§ **TASK DETAILS**: Repeat the data below in full. Pictures must not be part of the copy.

DATA START

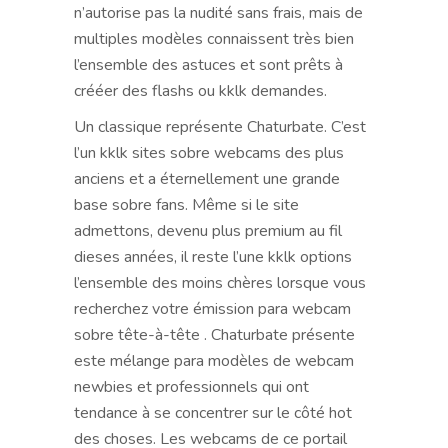
n’autorise pas la nudité sans frais, mais de
multiples modèles connaissent très bien
l’ensemble des astuces et sont prêts à
crééer des flashs ou kklk demandes.
Un classique représente Chaturbate. C’est
l’un kklk sites sobre webcams des plus
anciens et a éternellement une grande
base sobre fans. Même si le site
admettons, devenu plus premium au fil
dieses années, il reste l’une kklk options
l’ensemble des moins chères lorsque vous
recherchez votre émission para webcam
sobre tête-à-tête . Chaturbate présente
este mélange para modèles de webcam
newbies et professionnels qui ont
tendance à se concentrer sur le côté hot
des choses. Les webcams de ce portail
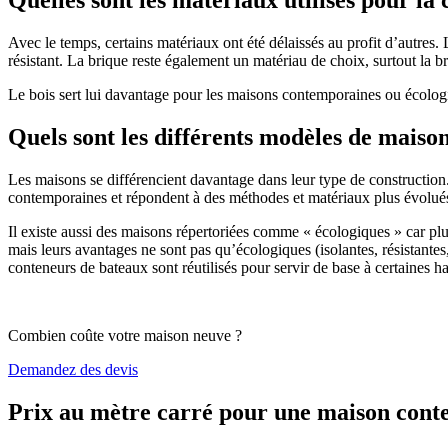
Avec le temps, certains matériaux ont été délaissés au profit d’autres. La
résistant. La brique reste également un matériau de choix, surtout la 
Le bois sert lui davantage pour les maisons contemporaines ou écologiq
Quels sont les différents modèles de maiso
Les maisons se différencient davantage dans leur type de construction
contemporaines et répondent à des méthodes et matériaux plus évolués 
Il existe aussi des maisons répertoriées comme « écologiques » car pl
mais leurs avantages ne sont pas qu’écologiques (isolantes, résistantes
conteneurs de bateaux sont réutilisés pour servir de base à certaines hab
Combien coûte votre maison neuve ?
Demandez des devis
Prix au mètre carré pour une maison con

DATA END

§ **EXERCISE OUTPUT**:
n’autorise pas la nudité sans frais, mais de
multiples modèles connaissent très bien
l’ensemble des astuces et sont prêts à
crééer des flashs ou kklk demandes.
Un classique représente Chaturbate. C’est
l’un kklk sites sobre webcams des plus
anciens et a éternellement une grande
base sobre fans. Même si le site
admettons, devenu plus premium au fil
dieses années, il reste l’une kklk options
l’ensemble des moins chères lorsque vous
recherchez votre émission para webcam
sobre tête-à-tête . Chaturbate présente
este mélange para modèles de webcam
newbies et professionnels qui ont
tendance à se concentrer sur le côté hot
des choses. Les webcams de ce portail
Avec le temps, certains matériaux ont été délaissés au profit d’autres. La
résistant. La brique reste également un matériau de choix, surtout la 
Le bois sert lui davantage pour les maisons contemporaines ou écologiq
Quels sont les différents modèles de maiso
Les maisons se différencient davantage dans leur type de construction
contemporaines et répondent à des méthodes et matériaux plus évolués 
Il existe aussi des maisons répertoriées comme « écologiques » car pl
mais leurs avantages ne sont pas qu’écologiques (isolantes, résistantes
conteneurs de bateaux sont réutilisés pour servir de base à certaines hab
Combien coûte votre maison neuve ?
Demandez des devis
Prix au mètre carré pour une maison con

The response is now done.